Problem statement
Can you write out every line from the start of the records below through the line containing "В Україні слабо розвинене страхування", leaving out any pictures?

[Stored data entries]
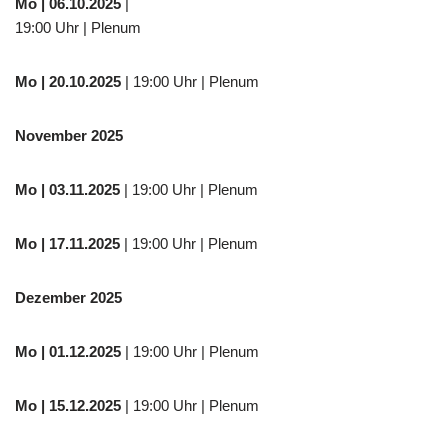
Mo
| 06.10.2025
|
19:00 Uhr | Plenum
Mo
| 20.10.2025
| 19:00 Uhr | Plenum
November 2025
Mo
| 03.11.2025
| 19:00 Uhr | Plenum
Mo | 17.11.2025
| 19:00 Uhr | Plenum
Dezember 2025
Mo
| 01.12.2025
| 19:00 Uhr | Plenum
Mo | 15.12.2025
| 19:00 Uhr | Plenum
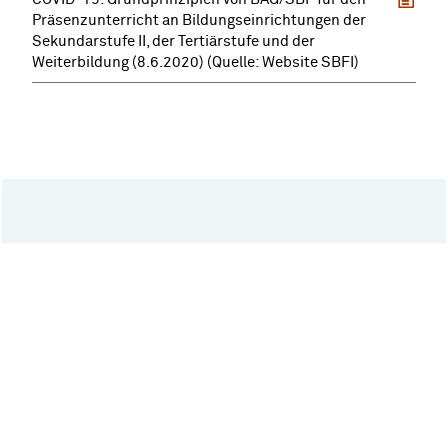
Präsenzunterricht an Bildungseinrichtungen der
Sekundarstufe II, der Tertiärstufe und der
Weiterbildung (8.6.2020) (Quelle: Website SBFI)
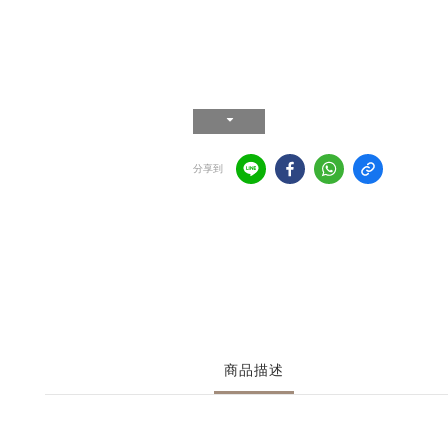
分享到
商品描述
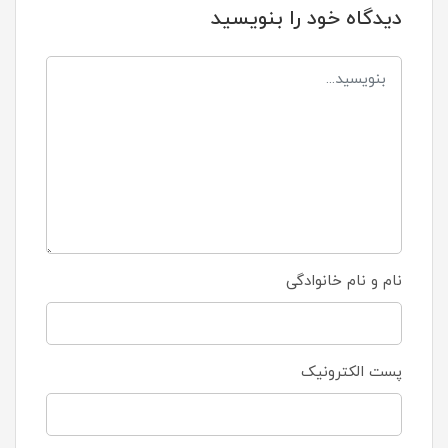
دیدگاه خود را بنویسید
نام و نام خانوادگی
پست الکترونیک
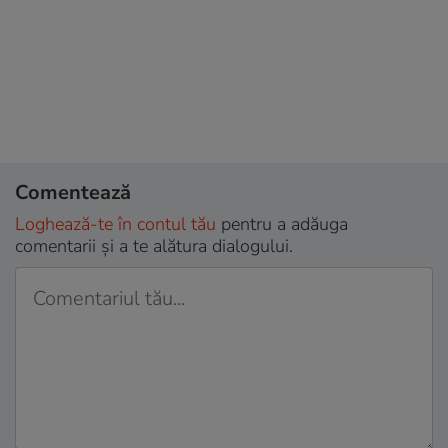
Comentează
Loghează-te în contul tău
pentru a adăuga
comentarii și a te alătura dialogului.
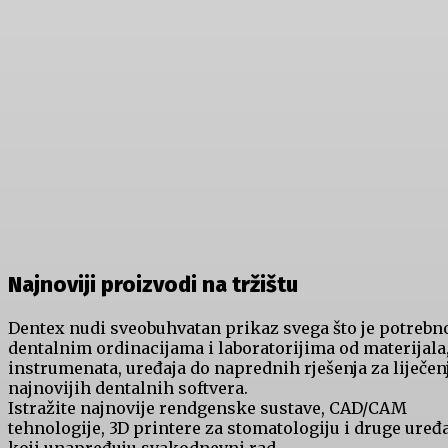
Najnoviji proizvodi na tržištu
Dentex nudi sveobuhvatan prikaz svega što je potrebn
dentalnim ordinacijama i laboratorijima od materijala
instrumenata, uređaja do naprednih rješenja za liječenj
najnovijih dentalnih softvera.
Istražite najnovije rendgenske sustave, CAD/CAM
tehnologije, 3D printere za stomatologiju i druge uređ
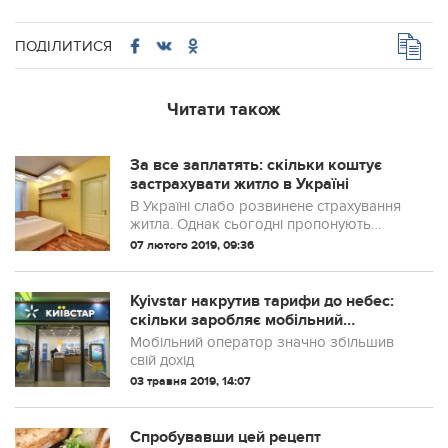
ПОДІЛИТИСЯ
Читати також
За все заплатять: скільки коштує
застрахувати житло в Україні
В Україні слабо розвинене страхування
житла. Однак сьогодні пропонують
українцям застрахуватися від пожежі,
07 лютого 2019, 09:36
потопу, грабежу і інших ризиків
Kyivstar накрутив тарифи до небес:
скільки заробляє мобільний
оператор на українцях
Мобільний оператор значно збільшив
свій дохід
03 травня 2019, 14:07
Спробувавши цей рецепт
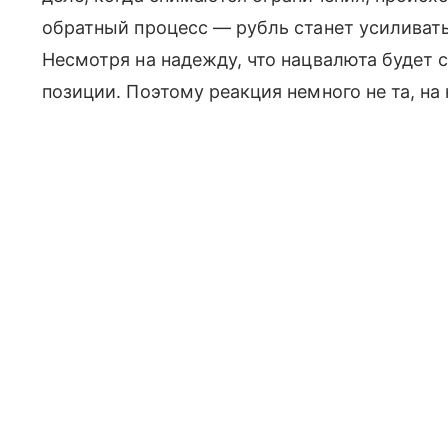
обратный процесс — рубль станет усиливать
Несмотря на надежду, что нацвалюта будет с
позиции. Поэтому реакция немного не та, н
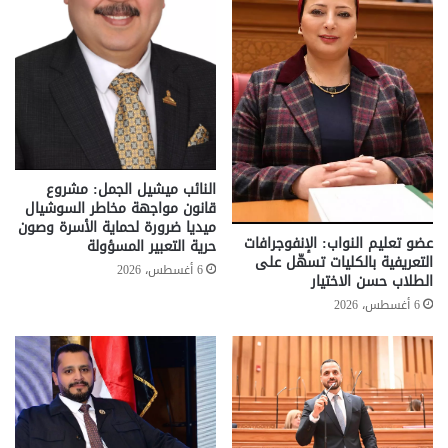
النائب ميشيل الجمل: مشروع
قانون مواجهة مخاطر السوشيال
ميديا ضرورة لحماية الأسرة وصون
عضو تعليم النواب: الإنفوجرافات
حرية التعبير المسؤولة
التعريفية بالكليات تسهّل على
6 أغسطس، 2026
الطلاب حسن الاختيار
6 أغسطس، 2026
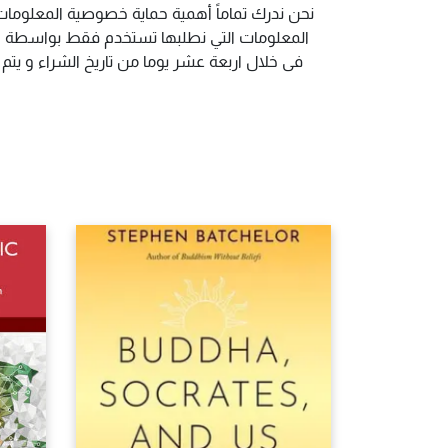
نحن ندرك تماماً أهمية حماية خصوصية المعلومات.
المعلومات التي نطلبها تستخدم فقط بواسطة الم
فى خلال اربعة عشر يوما من تاريخ الشراء و يت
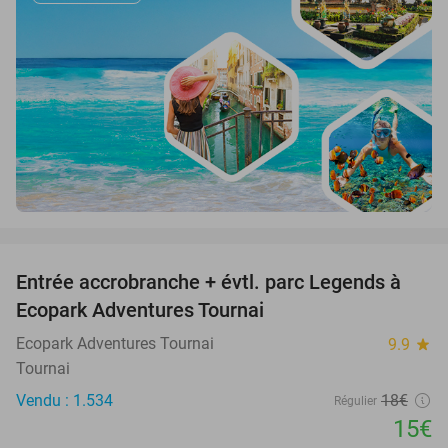
favorite_border
Entrée accrobranche + évtl. parc Legends à
17%
Ecopark Adventures Tournai
Ecopark Adventures Tournai
9.9
star
Tournai
Vendu : 1.534
18€
Régulier
15€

Result of the exercise
Mo
| 06.10.2025
|
19:00 Uhr | Plenum
Mo
| 20.10.2025
| 19:00 Uhr | Plenum
November 2025
Mo
| 03.11.2025
| 19:00 Uhr | Plenum
Mo | 17.11.2025
| 19:00 Uhr | Plenum
Dezember 2025
Mo
| 01.12.2025
| 19:00 Uhr | Plenum
Mo | 15.12.2025
| 19:00 Uhr | Plenum
Präsenzunterricht an Bildungseinrichtungen der
Sekundarstufe II, der Tertiärstufe und der
Weiterbildung (8.6.2020) (Quelle: Website SBFI)
分享到
商品描述
دیدگاه خود را بنویسید
نام و نام خانوادگی
پست الکترونیک
Comentează
Loghează-te în contul tău
pentru a adăuga
comentarii și a te alătura dialogului.
Najnoviji proizvodi na tržištu
Dentex nudi sveobuhvatan prikaz svega što je potrebn
dentalnim ordinacijama i laboratorijima od materijala
instrumenata, uređaja do naprednih rješenja za liječenj
najnovijih dentalnih softvera.
Istražite najnovije rendgenske sustave, CAD/CAM
tehnologije, 3D printere za stomatologiju i druge uređ
ПОДІЛИТИСЯ
Читати також
За все заплатять: скільки коштує
застрахувати житло в Україні
В Україні слабо розвинене страхування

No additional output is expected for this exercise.